Mas não passava, apesar de Rui se retrair como um caracol com o peso da vergonha. Até que um dia enfrentou a voz que, com uma indulgência fingida, lhe assegurava: «És homem». E era, mas diferente. Tapou os ouvidos e trocou as voltas ao fantasma que se intrometia na sua vida. Arranjou a escapadela possível e na noite, em bares gay, voltou a sentir que fazia parte da espécie. Foi aí também, ao ver um espectáculo de travestis, que descobriu a sua vocação. «Primeiro achei um bocado estranho: por que é que os homens se vestiam de mulheres?». Depois do pasmo veio o fascínio. Todas as noites estava lá caído, sem dúvida que ali era o seu lugar e queria entrar naquele faz-de-conta. Poder rir e chorar sem o medo de recriminações. «Aquilo era como um conto da Cinderela, aquelas roupas, as luzes, os artistas deslumbravam-me. E decidi: é isto que vou fazer». Começa a conhecer artistas ligados ao meio e consegue a sua primeira audição: «Mas foi um fracasso».

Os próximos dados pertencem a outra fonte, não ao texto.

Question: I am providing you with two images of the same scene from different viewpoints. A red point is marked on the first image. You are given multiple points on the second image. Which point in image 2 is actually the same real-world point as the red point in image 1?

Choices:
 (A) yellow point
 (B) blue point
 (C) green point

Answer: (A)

Parecia que nada batia certo, não tinha concerto com o mundo. Uma noite, está a dançar no Xeque-Mate, e sente que alguém o observa. Parou, petrificado, ao reparar no homem mais velho, bem vestido, bigode a fazer sombra aos lábios bem desenhados, que o fitava. Os olhares dos dois pegaram-se. Rui continuou na pista e dançou para ele: «Foi amor à primeira vista, o mundo parou quando o vi». As peripécias da vida, que transportam sempre mel e vinagre, chamavam-nos. O homem ofereceu-lhe um copo. José Luís, mais velho dez anos, transmitia-lhe confiança e, levados por um impulso amoroso, trocam as histórias das suas vidas. Forma tradicional de se começar um romance.

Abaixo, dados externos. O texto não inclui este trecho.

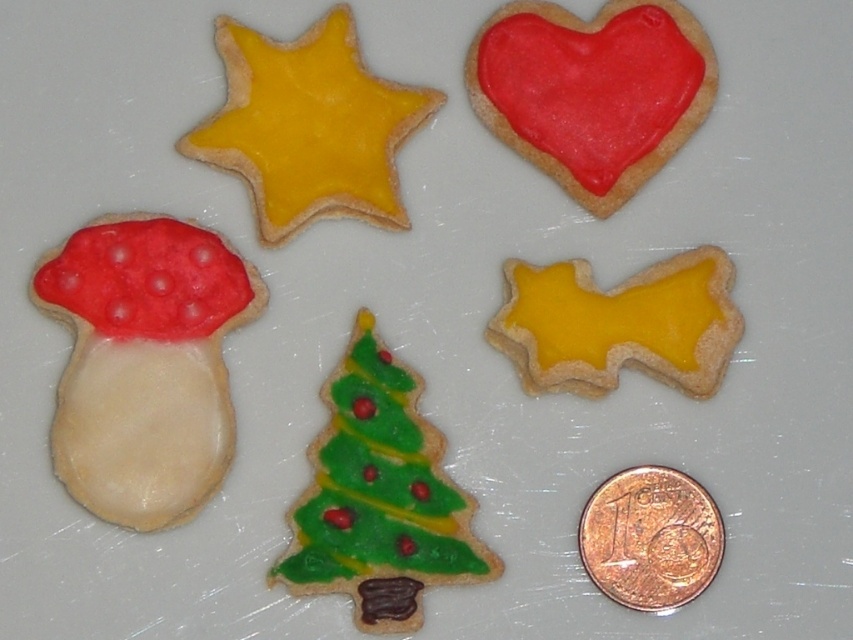 Question: Which object appears closest to the camera in this image?

Choices:
 (A) yellow matte star at upper left
 (B) matte white mushroom at left
 (C) red glossy heart at upper right

Answer: (B)

Question: Is matte white mushroom at left positioned at the back of yellow matte gingerbread at upper right?

Choices:
 (A) no
 (B) yes

Answer: (A)

Question: Among these objects, which one is farthest from the camera?

Choices:
 (A) yellow matte gingerbread at upper right
 (B) copper metallic coin at lower right
 (C) matte white mushroom at left

Answer: (A)

Question: Which object appears farthest from the camera in this image?

Choices:
 (A) yellow matte star at upper left
 (B) red glossy heart at upper right
 (C) matte white mushroom at left

Answer: (A)

Question: In this image, where is matte white mushroom at left located relative to red glossy heart at upper right?

Choices:
 (A) below
 (B) above

Answer: (A)

Question: Is matte white mushroom at left behind green matte christmas tree at center?

Choices:
 (A) yes
 (B) no

Answer: (A)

Na manhã seguinte, Rui acordou como tinha adormecido: pensava em José Luís. E vice-versa. «Lembras-te?», pergunta Zé Luís com o olhar pregado ao dele, como se segurasse um quadro que emoldurou uma paixão que os outros amores nunca desalojaram. Como é que Rui pode esquecer? Tinha 16 anos: «Até aí, a minha experiência não tinha ultrapassado uns beijos, umas carícias com ele, eu queria ir mais longe». E foram. Estavam destinados a entender-se. José Luís estava com 26 anos, era «designer» e queria assentar. Entrara na vida do rapaz de supetão, disposto a todos os riscos. Uma noite, num jantar romântico em sua casa, surpreende-o. Rui abre o presente: «Eram umas chaves com um cartão que dizia: ‘Seja feliz na sua nova casa’». Depois de se entregarem às incandescências da carne, o silêncio caiu entre os dois. Rui sentia uma grande aflição: «Como é que eu ia dizer à minha família que ia viver com um homem?». José Luís, que se tinha libertado há muito da mentira e assumira a sua homossexualidade, não estava disposto a reviver demónios antigos. Propunha-lhe caminhar ao seu lado, a direito. As recordações do passado ainda pairavam nele como brasas atiçadas para lhe vedarem o caminho da felicidade.